Wow. How is this gonna play out anymore.

I actually thought Souma wasn't gonna be important anymore


----------



## Roman (Dec 3, 2012)

Just when I thought things were coming to an end and things between Seiji and Yuki were resolved, the dad has to step in. Obviously, he'll be disapproving of Seiji by default and the two end up splitting. Seiji eventually has sex with Oonuma but dumps her a la Shou after a little while and somehow manages to win Yuki's dad to his side by climbing to the moon and leaping off to land on the burning Tokyo Tower.


----------



## Acetown (Dec 3, 2012)

After everything that has happened the suspense just keeps coming. I have a feeling Yuki Dad will not accept Seiji.


----------



## Roman (Dec 3, 2012)

Sith said:


> After everything that has happened the suspense just keeps coming. I have a feeling Yuki Dad will not accept Seiji.

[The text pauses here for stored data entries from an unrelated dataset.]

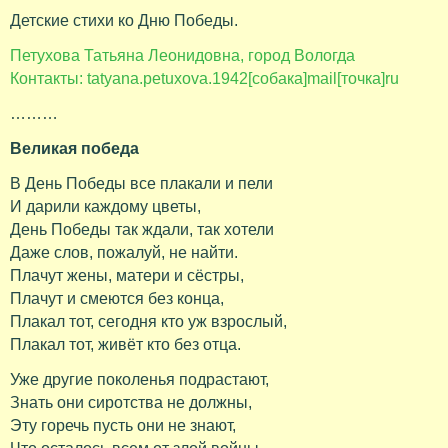
Детские стихи ко Дню Победы.
Петухова Татьяна Леонидовна, город Вологда
Контакты: tatyana.petuxova.1942[собака]mail[точка]ru
………
Великая победа
В День Победы все плакали и пели
И дарили каждому цветы,
День Победы так ждали, так хотели
Даже слов, пожалуй, не найти.
Плачут жены, матери и сёстры,
Плачут и смеются без конца,
Плакал тот, сегодня кто уж взрослый,
Плакал тот, живёт кто без отца.
Уже другие поколенья подрастают,
Знать они сиротства не должны,
Эту горечь пусть они не знают,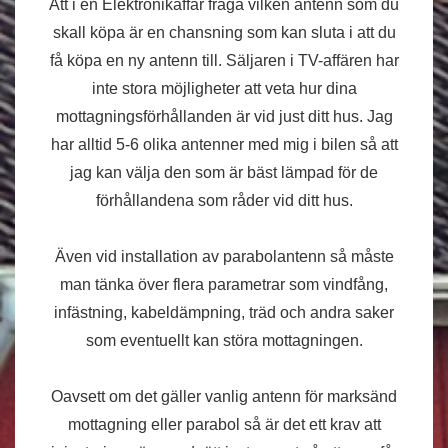
Att i en Elektronikaffär fråga vilken antenn som du
skall köpa är en chansning som kan sluta i att du
få köpa en ny antenn till. Säljaren i TV-affären har
inte stora möjligheter att veta hur dina
mottagningsförhållanden är vid just ditt hus. Jag
har alltid 5-6 olika antenner med mig i bilen så att
jag kan välja den som är bäst lämpad för de
förhållandena som råder vid ditt hus.
Även vid installation av parabolantenn så måste
man tänka över flera parametrar som vindfång,
infästning, kabeldämpning, träd och andra saker
som eventuellt kan störa mottagningen.
Oavsett om det gäller vanlig antenn för marksänd
mottagning eller parabol så är det ett krav att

It's quite obvious he won't. He'll support Tohru because it'll turn out his family's drowning in money and Yuki's dad wants some of that.


----------



## SaishuSoda (Dec 3, 2012)

Freedan said:


> Obviously, he'll be disapproving of Seiji by default and the two end up splitting.


Yeah, the strict father arcs in romance manga are normally extremely predictable.


*Spoiler*: _Predictions for this arc_ 




Father disapproves of Utsumi.

Blocks all communication with Utsumi and anyone associated with him.

Makes a rash decision and transfers Yuki to another school, something Yuki's mother probably disagrees with, but won't bother arguing. 

Yuki becomes depressed, but subconsciously sees this as a way to physically and emotionally distance herself again.

Utsumi finds out the extent of Yuki's circumstances and heads out (with friends) _once again_ to go save Yuki as well as earning her father's approval. 




Freedan said:


> Seiji somehow manages to win Yuki's dad to his side by climbing to the moon and leaping off to land on the burning Tokyo Tower.




After all has been said and done, Yuki's father is left alone to look out the window to the night sky. Quietly and eloquently, with a shotglass in one hand and a cigar in the other, he begins to contemplate his past actions and the effect Utsumi has had on Yuki, which in the end, results in a small smile forming on his face.


----------



## Roman (Dec 3, 2012)

SaishuSoda said:


> Yeah, the strict father arcs in romance manga are normally extremely predictable.
> 
> 
> *Spoiler*: _Predictions for this arc_
> ...



Seems legit


----------



## Ghost_of_Gashir (Dec 3, 2012)

Can we sue the mangaka for false advertisement? It's obvious there won't be a "good" ending to this story. 

Seiji...so pathetic. 

"What's so good about him?" indeed


----------



## Atlantic Storm (Dec 3, 2012)

To be honest, I don't think any father would approve of Utsumi; he's irritatingly clingy.


----------



## Acetown (Dec 4, 2012)

Atlantic Storm said:


> To be honest, I don't think any father would approve of Utsumi; he's irritatingly clingy.



This


----------



## Zabuza (Dec 4, 2012)

I was finally able to stop reading GE like 20 chapters ago or something like that. How has the Manga progressed since then?


----------



## VanzZz (Dec 4, 2012)

SaishuSoda said:


> Yeah, the strict father arcs in romance manga are normally extremely predictable.
> 
> 
> *Spoiler*: _Predictions for this arc_
> ...



lol                             .


----------



## Roman (Dec 4, 2012)

Zabuza said:


> I was finally able to stop reading GE like 20 chapters ago or something like that. How has the Manga progressed since then?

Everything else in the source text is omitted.